For the most part, though, the mood at the CBS Broadcast Center on Sunday was grim. A lot of people will be out of jobs. Without the NFL, CBS Sports has little more left than the Masters, the U.S. Open, the upcoming Winter Olympics, a few college football bowl games and college basketball's Final Four (chart). In the last year alone CBS has lost out on Major League Baseball, the 1996 Atlanta Summer Olympics and now the NFL. They may have to bring back refrigerator racing on Sundays. Nobody at CBS is blaming Pilson, though. The point man on the NFL talks was executive vice-president Peter Lund, and he was following Tisch's orders. Pilson was only the messenger.

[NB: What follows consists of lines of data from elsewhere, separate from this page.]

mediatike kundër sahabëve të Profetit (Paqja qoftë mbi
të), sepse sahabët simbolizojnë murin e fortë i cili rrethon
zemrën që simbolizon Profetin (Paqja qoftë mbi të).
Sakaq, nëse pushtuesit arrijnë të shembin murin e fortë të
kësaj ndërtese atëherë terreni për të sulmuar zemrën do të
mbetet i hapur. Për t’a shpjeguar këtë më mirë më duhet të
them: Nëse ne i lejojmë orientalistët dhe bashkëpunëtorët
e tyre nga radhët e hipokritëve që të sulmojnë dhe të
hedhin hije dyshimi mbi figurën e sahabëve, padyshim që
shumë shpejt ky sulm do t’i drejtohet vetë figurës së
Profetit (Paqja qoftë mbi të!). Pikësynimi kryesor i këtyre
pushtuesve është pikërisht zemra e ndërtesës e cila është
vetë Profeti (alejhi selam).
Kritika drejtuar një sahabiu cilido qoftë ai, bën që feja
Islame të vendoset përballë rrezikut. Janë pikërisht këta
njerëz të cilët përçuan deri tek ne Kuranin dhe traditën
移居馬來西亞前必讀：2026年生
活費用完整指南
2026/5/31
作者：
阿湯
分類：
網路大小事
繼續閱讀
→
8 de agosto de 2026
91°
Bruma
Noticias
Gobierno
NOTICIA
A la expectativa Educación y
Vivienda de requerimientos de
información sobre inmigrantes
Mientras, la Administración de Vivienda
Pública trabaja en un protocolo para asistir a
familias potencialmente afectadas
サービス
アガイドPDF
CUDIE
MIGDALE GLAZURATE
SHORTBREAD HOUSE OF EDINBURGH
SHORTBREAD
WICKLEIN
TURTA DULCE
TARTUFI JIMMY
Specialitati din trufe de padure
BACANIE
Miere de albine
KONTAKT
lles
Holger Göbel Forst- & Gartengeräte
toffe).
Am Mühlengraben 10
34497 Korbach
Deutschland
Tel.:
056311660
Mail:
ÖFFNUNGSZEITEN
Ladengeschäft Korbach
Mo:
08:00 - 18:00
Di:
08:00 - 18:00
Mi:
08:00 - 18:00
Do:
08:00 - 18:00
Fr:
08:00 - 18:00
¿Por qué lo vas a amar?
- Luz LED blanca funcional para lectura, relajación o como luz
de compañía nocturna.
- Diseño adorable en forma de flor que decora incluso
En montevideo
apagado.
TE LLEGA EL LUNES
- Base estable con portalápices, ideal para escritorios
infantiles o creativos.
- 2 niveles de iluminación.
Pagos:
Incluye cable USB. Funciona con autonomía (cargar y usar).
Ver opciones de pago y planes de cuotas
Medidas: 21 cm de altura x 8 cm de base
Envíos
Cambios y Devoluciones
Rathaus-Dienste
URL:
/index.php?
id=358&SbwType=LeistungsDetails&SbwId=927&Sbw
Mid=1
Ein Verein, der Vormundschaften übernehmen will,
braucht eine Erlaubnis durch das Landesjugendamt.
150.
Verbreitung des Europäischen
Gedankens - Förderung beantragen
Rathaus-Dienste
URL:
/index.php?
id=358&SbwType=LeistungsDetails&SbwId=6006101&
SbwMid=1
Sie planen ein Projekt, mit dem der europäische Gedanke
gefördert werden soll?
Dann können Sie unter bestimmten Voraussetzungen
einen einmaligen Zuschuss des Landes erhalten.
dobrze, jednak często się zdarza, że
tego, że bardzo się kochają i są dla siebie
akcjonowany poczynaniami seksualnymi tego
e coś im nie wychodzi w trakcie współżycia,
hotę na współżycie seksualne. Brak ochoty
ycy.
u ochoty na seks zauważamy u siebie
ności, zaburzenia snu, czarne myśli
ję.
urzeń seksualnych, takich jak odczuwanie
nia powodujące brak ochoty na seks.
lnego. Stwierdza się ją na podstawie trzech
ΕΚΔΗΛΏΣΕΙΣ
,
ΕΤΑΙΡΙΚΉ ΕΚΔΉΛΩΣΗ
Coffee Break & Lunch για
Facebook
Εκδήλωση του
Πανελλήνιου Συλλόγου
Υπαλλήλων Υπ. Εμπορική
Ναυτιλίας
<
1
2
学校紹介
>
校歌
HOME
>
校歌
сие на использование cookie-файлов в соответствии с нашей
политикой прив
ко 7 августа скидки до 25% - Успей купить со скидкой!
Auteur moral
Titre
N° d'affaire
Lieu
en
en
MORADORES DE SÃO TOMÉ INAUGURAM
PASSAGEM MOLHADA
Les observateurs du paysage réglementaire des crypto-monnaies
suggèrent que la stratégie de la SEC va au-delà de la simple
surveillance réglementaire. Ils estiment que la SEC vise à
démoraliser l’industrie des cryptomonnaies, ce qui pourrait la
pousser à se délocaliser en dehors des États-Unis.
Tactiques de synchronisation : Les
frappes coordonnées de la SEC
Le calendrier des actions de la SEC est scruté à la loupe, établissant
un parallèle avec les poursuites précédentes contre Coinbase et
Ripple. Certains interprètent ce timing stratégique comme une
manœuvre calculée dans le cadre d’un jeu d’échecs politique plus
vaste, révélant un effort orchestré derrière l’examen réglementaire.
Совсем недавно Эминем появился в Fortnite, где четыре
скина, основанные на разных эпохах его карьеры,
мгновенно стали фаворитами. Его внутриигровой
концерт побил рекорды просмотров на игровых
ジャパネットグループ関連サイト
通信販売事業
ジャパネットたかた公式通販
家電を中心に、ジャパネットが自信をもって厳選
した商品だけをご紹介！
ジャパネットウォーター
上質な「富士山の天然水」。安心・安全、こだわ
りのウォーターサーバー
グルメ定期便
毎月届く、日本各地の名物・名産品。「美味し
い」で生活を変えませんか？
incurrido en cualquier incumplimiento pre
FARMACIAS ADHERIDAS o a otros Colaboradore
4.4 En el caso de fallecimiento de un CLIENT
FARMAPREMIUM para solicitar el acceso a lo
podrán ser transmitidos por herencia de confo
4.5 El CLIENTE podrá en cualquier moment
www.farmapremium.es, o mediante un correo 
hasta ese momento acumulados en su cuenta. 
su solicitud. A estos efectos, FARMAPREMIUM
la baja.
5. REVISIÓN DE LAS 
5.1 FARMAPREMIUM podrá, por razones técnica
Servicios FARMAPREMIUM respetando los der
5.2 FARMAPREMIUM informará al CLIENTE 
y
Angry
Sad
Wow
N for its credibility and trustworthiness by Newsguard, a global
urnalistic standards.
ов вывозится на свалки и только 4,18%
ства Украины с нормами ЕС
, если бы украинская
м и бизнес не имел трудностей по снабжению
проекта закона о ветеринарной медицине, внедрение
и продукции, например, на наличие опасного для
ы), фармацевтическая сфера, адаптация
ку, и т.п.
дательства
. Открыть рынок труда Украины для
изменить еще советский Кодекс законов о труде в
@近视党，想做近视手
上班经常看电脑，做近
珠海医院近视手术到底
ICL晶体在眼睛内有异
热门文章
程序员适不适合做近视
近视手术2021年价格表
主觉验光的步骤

Another cause for concern over at CBS is what will happen to its vaunted Sunday-night lineup. Will as many people watch 60 Minutes and Murder, She Wrote if Madden and Pat Summerall aren't promoting Mike and Jessica during the Sunday-afternoon NFC game? "It's funny," says one former CBS Sports employee. "CBS spent all that money on baseball and the Winter Olympics a few years ago, and it helped take them to the top. Now Fox is using the same strategy against them. You live by the sword, you die by the sword."
A CBS executive was even more blunt. "This wasn't a rights-fee negotiation," he said. "This was a hostile takeover by Fox."
•Smalltown, U.S.A. Of Fox's 139 stations, 120 are on the weaker UHF band. While most of those stations are on cable, and Fox claims that it can blanket 95% of the U.S., there might be a few isolated areas that will no longer receive NFC games.
•The Poorer Clubs. Bill Parcells was kind of hoping to get some of those ex-49ers for his New England Patriots.
There are skeptics who think that Murdoch will lose his custom-made shirt over the NFL deal; one estimate has him losing $500 million over the next four years. Says Murdoch, "I've seen those outrageous numbers. We'll lose a few million in the first year, but even if it was 40 or 50 million, it would be tax deductible. It was a cheap way of buying a network."
There are also those who don't think that Fox will be able to mobilize quickly enough to provide quality NFL coverage beginning next fall. But thanks to network cutbacks, there are many seasoned producers, directors and on-air talents that Fox will be able to hire for a lot less than those people were earning before.
And if Murdoch wants a Jimmy the Greek type, who among us can ever forget the episode a few years back on Fox's The Simpsons when little Lisa Simpson made a fortune for Homer with her NFL picks?